# how long does raw milk last vs. store?



## okiemom (May 12, 2002)

I have a raw dairy near me and wanted to try some cheeses and maybe some yogurt and sour cream. How long does raw milk last vs store? Store seems to last maybe a week? 

If the dairy is State certified is that better than a mom/pop dairy?


----------



## farmmom (Jan 4, 2009)

My raw milk stays good much longer than store bought. I believe the cream forms a barrier agains spoilage.


----------



## cmharris6002 (Jan 27, 2006)

If you are making cheese yogurt, sour cream etc. use the freshest milk possible, not more than two days old.

Christy


----------



## PrettyPaisley (May 18, 2007)

Raw milk doesn't go rancid, it sours. So it's whatever your palate will tolerate.  'Round here my toddler can tolerate it a lot more sour then we can, having been raised on pasturized milk. 

I will often get a couple of gallons and stick one way back in the fridge and forget about it.
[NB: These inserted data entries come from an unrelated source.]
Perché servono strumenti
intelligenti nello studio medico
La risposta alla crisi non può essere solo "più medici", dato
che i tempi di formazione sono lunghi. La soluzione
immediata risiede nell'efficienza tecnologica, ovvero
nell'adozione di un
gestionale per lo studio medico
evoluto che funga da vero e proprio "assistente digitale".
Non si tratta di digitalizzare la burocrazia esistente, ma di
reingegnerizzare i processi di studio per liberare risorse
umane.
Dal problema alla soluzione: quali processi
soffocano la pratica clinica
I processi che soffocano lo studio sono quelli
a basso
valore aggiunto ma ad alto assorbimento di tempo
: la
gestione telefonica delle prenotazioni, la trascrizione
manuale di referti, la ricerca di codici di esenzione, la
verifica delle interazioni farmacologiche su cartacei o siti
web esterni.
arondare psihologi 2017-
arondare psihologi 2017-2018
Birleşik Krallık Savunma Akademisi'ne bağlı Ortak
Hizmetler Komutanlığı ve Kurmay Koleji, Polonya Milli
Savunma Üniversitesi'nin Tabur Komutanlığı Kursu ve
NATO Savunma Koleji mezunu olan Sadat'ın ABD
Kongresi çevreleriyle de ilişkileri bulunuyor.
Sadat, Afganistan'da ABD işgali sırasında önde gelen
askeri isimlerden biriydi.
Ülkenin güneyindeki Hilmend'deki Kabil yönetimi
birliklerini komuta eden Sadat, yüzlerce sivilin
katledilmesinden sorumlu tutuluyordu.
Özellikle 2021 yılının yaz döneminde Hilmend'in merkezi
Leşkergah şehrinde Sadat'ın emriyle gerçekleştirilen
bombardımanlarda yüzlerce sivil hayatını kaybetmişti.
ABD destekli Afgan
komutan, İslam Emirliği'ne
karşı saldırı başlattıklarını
You can do a lot of experimenting with raw milk-it's so much more exciting then the store bought stuff.


----------



## PrettyPaisley (May 18, 2007)

Raw milk doesn't go rancid, it sours. So it's whatever your palate will tolerate.  'Round here my toddler can tolerate it a lot more sour then we can, having been raised on pasturized milk. 
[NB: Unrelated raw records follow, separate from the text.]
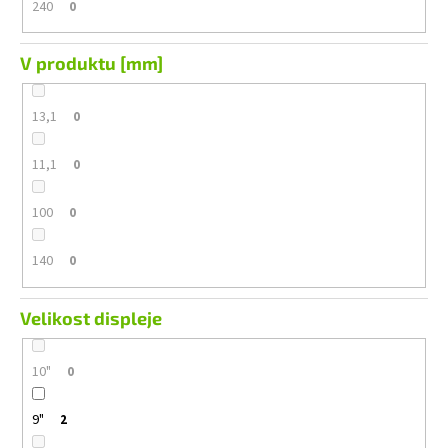
240
0
V produktu [mm]
13,1
0
11,1
0
100
0
140
0
Velikost displeje
10"
0
9"
2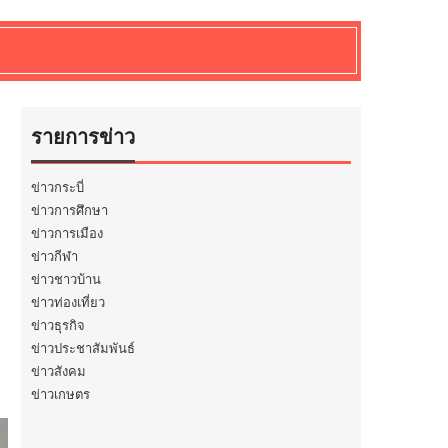
รายการข่าว
ข่าวกระบี่
ข่าวการศึกษา
ข่าวการเมือง
ข่าวกีฬา
ข่าวชาวบ้าน
ข่าวท่องเที่ยว
ข่าวธุรกิจ
ข่าวประชาสัมพันธ์
ข่าวสังคม
ข่าวเกษตร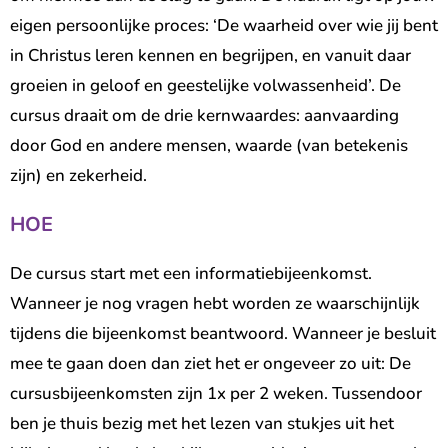
eigen persoonlijke proces: ‘De waarheid over wie jij bent
in Christus leren kennen en begrijpen, en vanuit daar
groeien in geloof en geestelijke volwassenheid’. De
cursus draait om de drie kernwaardes: aanvaarding
door God en andere mensen, waarde (van betekenis
zijn) en zekerheid.
HOE
De cursus start met een informatiebijeenkomst.
Wanneer je nog vragen hebt worden ze waarschijnlijk
tijdens die bijeenkomst beantwoord. Wanneer je besluit
mee te gaan doen dan ziet het er ongeveer zo uit: De
cursusbijeenkomsten zijn 1x per 2 weken. Tussendoor
ben je thuis bezig met het lezen van stukjes uit het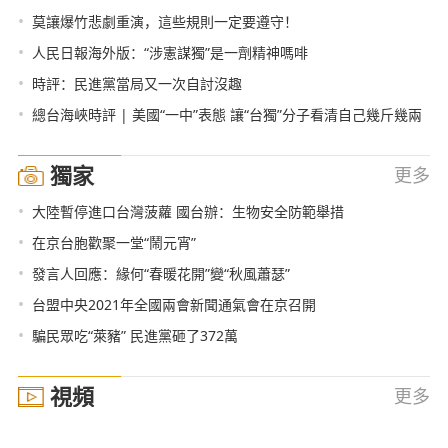
•
莫讓爆竹悲劇重演，這些規則一定要遵守！
•
人民日報海外版：“涉憲謀獨”是一劑精神嗎啡
•
時評：民進黨當局又一次自討沒趣
•
總台海峽時評 | 美國“一中”表態 讓“台獨”分子看清自己幾斤幾兩
獨家
更多
•
大陸暫停進口台灣菠蘿 國台辦：生物安全防範舉措
•
在京台胞歡聚一堂“鬧元宵”
•
發言人回應：緣何“春暖花開”變“秋風蕭瑟”
•
台盟中央2021年全國兩會新聞通氣會在京召開
•
騙民眾吃“萊豬” 民進黨砸了372萬
視頻
更多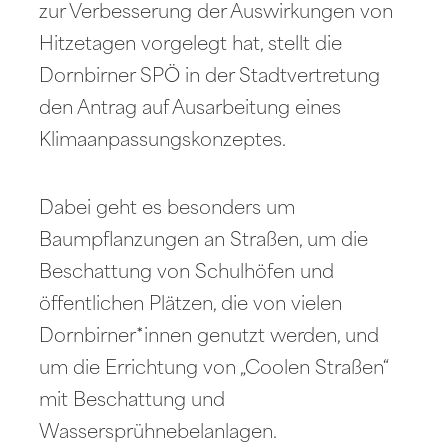
zur Verbesserung der Auswirkungen von
Hitzetagen vorgelegt hat, stellt die
Dornbirner SPÖ in der Stadtvertretung
den Antrag auf Ausarbeitung eines
Klimaanpassungskonzeptes.
Dabei geht es besonders um
Baumpflanzungen an Straßen, um die
Beschattung von Schulhöfen und
öffentlichen Plätzen, die von vielen
Dornbirner*innen genutzt werden, und
um die Errichtung von „Coolen Straßen“
mit Beschattung und
Wassersprühnebelanlagen.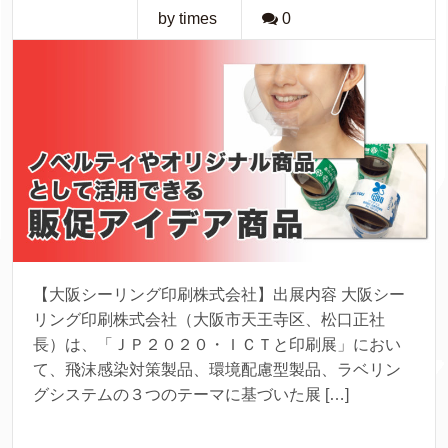
by times
0
【大阪シーリング印刷株式会社】出展内容 大阪シー
リング印刷株式会社（大阪市天王寺区、松口正社
長）は、「ＪＰ２０２０・ＩＣＴと印刷展」におい
て、飛沫感染対策製品、環境配慮型製品、ラベリン
グシステムの３つのテーマに基づいた展 […]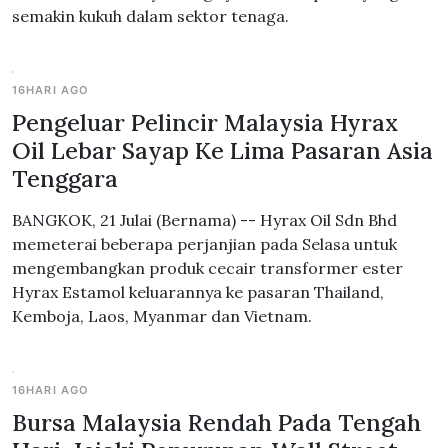
semakin kukuh dalam sektor tenaga.
16HARI AGO
Pengeluar Pelincir Malaysia Hyrax
Oil Lebar Sayap Ke Lima Pasaran Asia
Tenggara
BANGKOK, 21 Julai (Bernama) -- Hyrax Oil Sdn Bhd
memeterai beberapa perjanjian pada Selasa untuk
mengembangkan produk cecair transformer ester
Hyrax Estamol keluarannya ke pasaran Thailand,
Kemboja, Laos, Myanmar dan Vietnam.
16HARI AGO
Bursa Malaysia Rendah Pada Tengah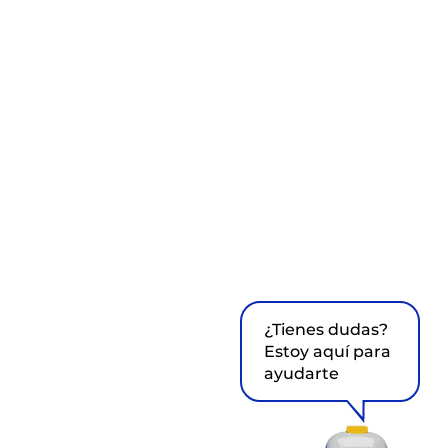
¿Tienes dudas?
Estoy aquí para
ayudarte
I will often get a couple of gallons and stick one way back in the fridge and forget about it. You can do a lot of experimenting with raw milk-it's so much more exciting then the store bought stuff.


----------



## okiemom (May 12, 2002)

oops it is getting on to 5 days now. I was wanting to make yogurt and sourcream. I can get another tomarrow. Is the milk and cream still good for cooking?


----------



## farmmom (Jan 4, 2009)

It should be fine for cooking. I have a bottle of sour in the refrigerator for making pancakes and waffles.


----------